The reason why these points are attractive places to put a space station is because it’s easier to get to Lagrange points from the Earth’s surface than it is to go all the way to the Moon – and vice-versa. In terms of our effective potential energy map, we have to cross fewer contour lines to get from the Earth to, say, L2 than we do to get to the Lunar surface. Every time we want to cross a contour line, we gave to make our spaceship gain or lose kinetic energy, and that means firing the engine – so crossing fewer contour lines directly corresponds to using less propellant or power.

If NASA located a space station at L2, then it could launch crews to the station with a smaller rocket than it would need to put the same crew on the Moon. NASA could also launch exploration vehicles and extra fuel to the station, so that the crew could eventually shuttle from the Earth to the station, and then take the station-to-Moon express from that point, at their leisure.

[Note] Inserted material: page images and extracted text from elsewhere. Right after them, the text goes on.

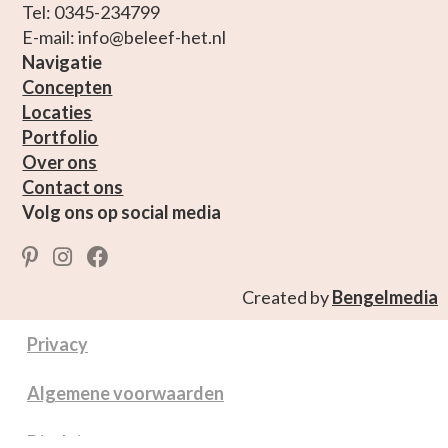
Tel: 0345-234799
E-mail: info@beleef-het.nl
Navigatie
Concepten
Locaties
Portfolio
Over ons
Contact ons
Volg ons op social media
Created by
Bengelmedia
Privacy
Algemene voorwaarden
Disclaimer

So: The reason why a station at L2 is exciting is not that L2 is an especially exciting place, but that the station would be part of a larger space exploration *architecture*. Not just flags and footprints, but more stations and vehicles and astronauts!

Great post—but a colleague pointed out to me that doesn’t have units of energy. Is that a typo? Shouldn’t it be $momega^2 r^2$?

Quite right! That’ll teach me to have my notes sitting someplace other than where I’m typing. I was mixing up the energy in terms of omega with the energy in terms of v. E = Iw^2/2, and I goes as mr^2. Thanks for the correction!